Evolutionary Perfectionism, and Experimenting

I’d forgotten what it’s like writing to a theme on your blog.

The minute you identify the theme or topic you find that stories, quotes, tweets, links, posts, ideas and resources come flying at you, and it’s all you can do to keep up. (Hint: if you ever find yourself running out of things to say on your blog, identify a theme for a month, and you’ll be off.)

That’s certainly what happened once I decided to explore perfectionism for a while.  Ideas galore.

So many in fact I couldn’t decide how best to organise the material: one short post at a time, to give a bit more room to each angle, to make the material more digestible? That could make for a lot of short, bitsy posts. Hmm.

Or one composite post with all the links woven into something meaningful, lasting, and good to take away? Hmm, that could be a lot of work, and hard to digest.

Which would be best?

Who knows?

There probably isn’t a best, and one of the ideas I’m trying to put into practice to combat perfectionism is that when faced with an either / or decision, hold the belief in your mind that both ways ahead are perfect.
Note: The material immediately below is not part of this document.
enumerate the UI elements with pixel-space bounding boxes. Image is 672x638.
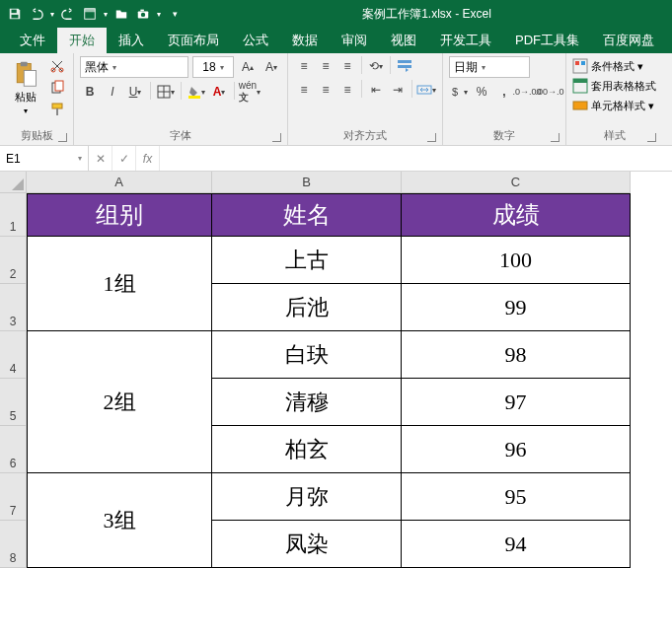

That way the choice doesn’t matter so much, you can relax and pick one based on other criteria, like your gut feeling, or simply tossing a coin*.

I decided to go with short posts, as an experiment, and see what happens.

First up is an idea that pinged its way over to me about 30 seconds after posting the introduction to the perfectionism series.

It’s a video by Michael Martine, Remarkablogger, in a post called Warning: perfectionism will kill you! (Michael is clearly better at writing attention grabbing headlines than I am ;-) )

In the video he talks about an approach he calls evolutionary perfectionism: allowing yourself to get your material out there before it’s ‘perfect’ (which it might well never be if you’re particularly good at perfectionism) as a way to improve what you do (and thus appease your inner perfectionist).

As he says, this works particularly well with information products on the web, where you can engage people in an iterative improvement process as part of the development of the product.

Perfection isn’t some show-stopping preconceived ideal. It’s actually an evolutionary process:

Create > Launch > Get Feedback > Revise/Add Value > Relaunch/Raise Price > Get Feedback > Revise/Add Value > Etc.

If you’re prone to feeling stuck at the launching stage this is worth a watch. It certainly gave me a few ahas with which to move forward on something I’d been sitting tinkering with rather than getting out there, and letting it breathe.

You’ll find the video (and some linked posts on perfection) here at Remarkablogger.

* That was me sneakily working in an extra link to save another post later: Seth Godin on decision making: insist on the coin flip.